И трагедия вот эта, трагедия отчасти и Василя Владимировича Быкова была в том, что он не мог эти проблемы поставить ни на каком материале, кроме военного, только военный легитимизировал их хоть отчасти. Только под конец жизни он смог написать своего «Афганца» — жестокую повесть, но повесть о том, что и в мирное время все эти фронтовые добродетели необходимы и спасительны. «Ведь всё равно умрём, ведь всё равно всех убьют. Почему же надо всё время совершать какие-то моральные компромиссы?»

Поэтому повести Быкова — это скорее, конечно, осмысление не столько войны, сколько опыта XX века в целом. Ну, «Альпийская баллада» — это, может быть, ещё о войне. В остальном же это его способ высказываться о человеческой трагедии, о трагедии человеческого существования. Вообще бытование Быкова в советской прозе было довольно парадоксальным, и он существовал как бы всё-таки будучи еле разрешённым. Из того, что напечатал Твардовский в «Новом мире», он ничего при жизни не мог переиздать. Вот до перестройки переиздать «Мёртвым не больно» он не мог, потому что вещь эта о многом рассказывала, в том числе о готовности швырять людей в топку, в топку этой Победы.

Я думаю, что «Прокляты и убиты» Виктора Астафьева — замечательный, хотя и незавершённый эскиз военной эпопеи. Но опять-таки взгляд Астафьева — это тоже не вся правда о войне. И это взгляд человека, который запомнил самое чудовищное, запомнил быт войны, а к смыслу войны он и не пытался подступаться, потому что он не думал о таких вещах. Он, конечно, был не идеолог, а именно прежде всего изобразитель. «Пастух и пастушка» — великая повесть, она тоже об этом, эта «современная пастораль».

Но нам нужно сейчас, мне кажется, прежде всего осмысление, переосмысление двух вещей. Ещё раз говорю: едва ли наши внуки до этого доживут. Внуки победителей не доживут уж точно. Но будущая военная проза должна будет отвечать на два вопроса.

Во-первых, это вопрос об истоках героизма, потому что, сразу говорю, героизмом называется на войне не только подвиг, но и повседневное существование. Истоки героизма — это вопрос: кто способен выживать и делать своё дело, а кто ломается? Мне, кстати, дед об этом часто говорил, что замечательные воины получаются из бухгалтеров — они и так всё время ходят как по минному полю.
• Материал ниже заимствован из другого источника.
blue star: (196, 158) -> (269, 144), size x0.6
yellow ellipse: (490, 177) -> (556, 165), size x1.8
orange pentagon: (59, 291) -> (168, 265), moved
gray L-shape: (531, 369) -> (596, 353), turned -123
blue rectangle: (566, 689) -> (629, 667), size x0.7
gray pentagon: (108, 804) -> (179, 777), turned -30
Эти сугубо мирные, даже ленивоватые люди на войне оказываются очень чёткими профессионалами.

В чём механизм бесстрашия? Как избавиться от страха? Я думаю, что Тендряков в замечательном рассказе «Донна Анна» впервые плотнее всех подошёл к поискам этого критерия. Где найти критерий, почему один ломается, а другой — нет? Известно, что самолюбование подсекает очень сильно. Вообще высокая самооценка, как правило, является фактором риска здесь. Известно, что физическая выносливость очень важна. Но всё-таки в чём источник настоящей силы духа, откуда она берётся? Боюсь, что мы без каких-то новых военных испытаний на эти вопросы ответить не сможем. А получать такой ценой литературу о войне мне бы, например, не хотелось.
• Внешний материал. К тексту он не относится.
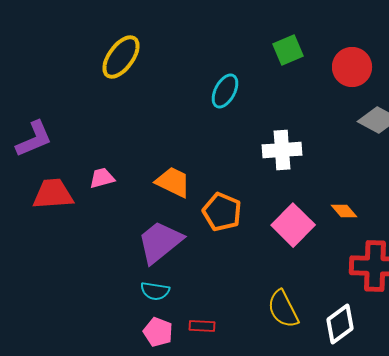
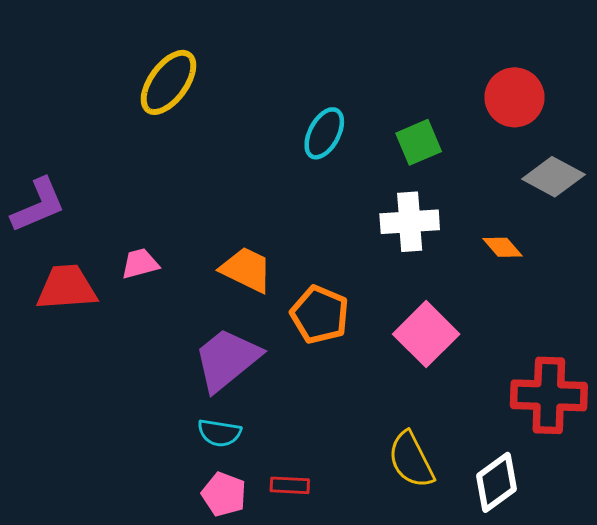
green square: (288, 50) -> (419, 142), moved
orange diamond: (344, 211) -> (503, 247), moved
И второй вопрос, который тоже осмысливать придётся, — это вопрос о роли Советского Союза в 39-м году. «Дневники Мура», например, Георгия Эфрона, которыми я много пользовался для последнего, крайнего, скажем так, романа, предпоследнего уже теперь, — в этих дневниках очень подробно и мучительно прослежены недоумения нормальных советских людей, с ужасом воспринимающих резкую фашизацию советской прессы. То, что мы на какой-то момент выступали союзниками Гитлера — это было. И говорить сейчас о том, что «любое упоминание об этом — это подрыв устоев и клевета» — ну, это неверно.
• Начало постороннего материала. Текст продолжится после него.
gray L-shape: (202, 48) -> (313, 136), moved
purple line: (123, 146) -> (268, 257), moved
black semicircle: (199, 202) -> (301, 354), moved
Другой вопрос — надо понять, было ли это стратегической или тактической задачей, было ли это временной уступкой, было ли это спасением советских границ (присоединение Западной Белоруссии), имело ли смысл подписывать протокол Молотова с Риббентропом и секретные протоколы к этому договору или этот договор весь был одной гигантской ошибкой и капитуляцией. Вот к этой проблеме надо подходить серьёзно, потому что, если мы хотим исторической правоты, мы должны прежде всего добиться исторической правды. Невозможно полусловами, полунамёками отделаться от реальной проблемы.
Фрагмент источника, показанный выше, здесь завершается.